Overall, these statistical techniques are vital tools for data analytics professionals to draw accurate conclusions from data.

![image.png](attachment:image.png)

---

`MANOVA` and `MANCOVA` Overview

- MANOVA (Multivariate Analysis of Variance) extends ANOVA to compare multiple continuous outcome variables based on categorical independent variables.
- MANCOVA (Multivariate Analysis of Covariance) is similar but controls for additional covariates while analyzing the relationship between outcome variables and categorical variables.

Hypothesis Testing with MANOVA

- In a one-way MANOVA example, the null hypothesis states that the means of continuous variables (e.g., books sold and profits) are equal across different book genres.
- The alternative hypothesis suggests that at least one genre differs in terms of sales or profits.

Using MANCOVA for Control

- MANCOVA allows for the examination of the relationship between categorical variables (e.g., book genre) and continuous variables (e.g., sales and profits) while controlling for a covariate (e.g., author popularity).
- The null hypothesis in this case posits that sales and profits are equal across genres, regardless of the author's social media following.

----

MANOVA (Multivariate Analysis of Variance) and MANCOVA (Multivariate Analysis of Covariance) are both statistical methods used to analyze the relationship between multiple dependent variables and one or more independent variables. 

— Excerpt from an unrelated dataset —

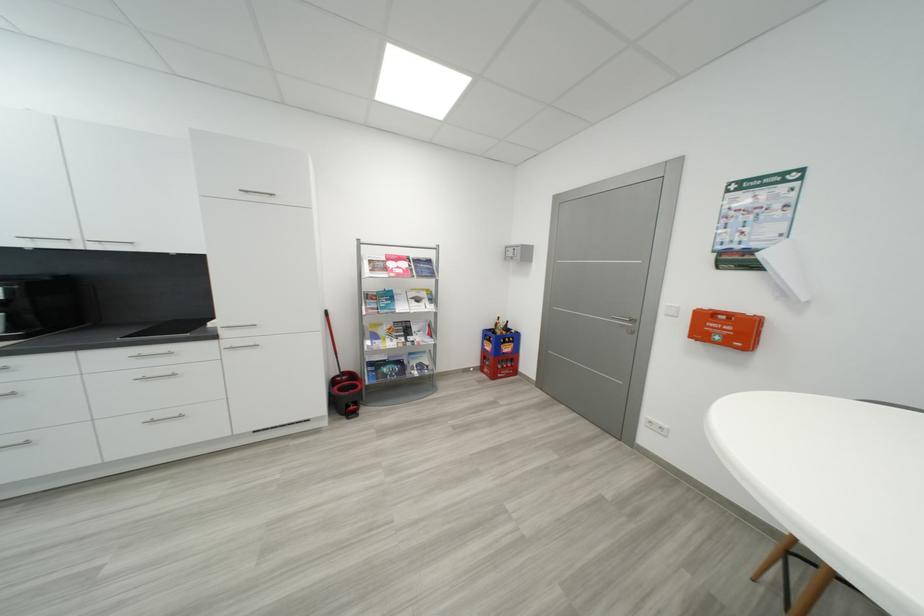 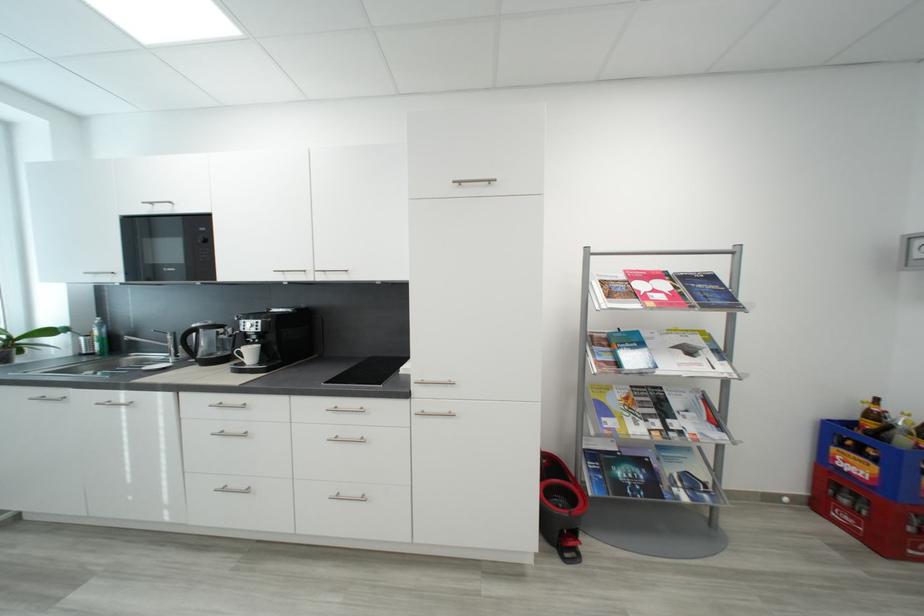 Question: I am providing you with two images of the same scene from different viewpoints. Please identify which objects are invisible in image2.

Here are the key differences:

MANOVA

- Purpose: 
    - Compares the means of multiple dependent variables across different groups defined by categorical independent variables.
    - Control for Covariates: Does not control for any additional variables; it only examines the effect of the independent variables on the dependent variables.

- Example Use Case: Analyzing how different teaching methods (independent variable) affect students' scores in math and science (dependent variables).

MANCOVA

- Purpose: 
    - Similar to MANOVA, but it also controls for one or more covariates (continuous variables) that may influence the dependent variables.
    - Control for Covariates: Adjusts the analysis for the effects of covariates, allowing for a clearer understanding of the relationship between the independent and dependent variables.
- Example Use Case: Analyzing how different teaching methods affect students' scores in math and science while controlling for students' prior knowledge (covariate).

In summary, the main difference lies in MANCOVA's ability to control for additional covariates, providing a more nuanced analysis of the data.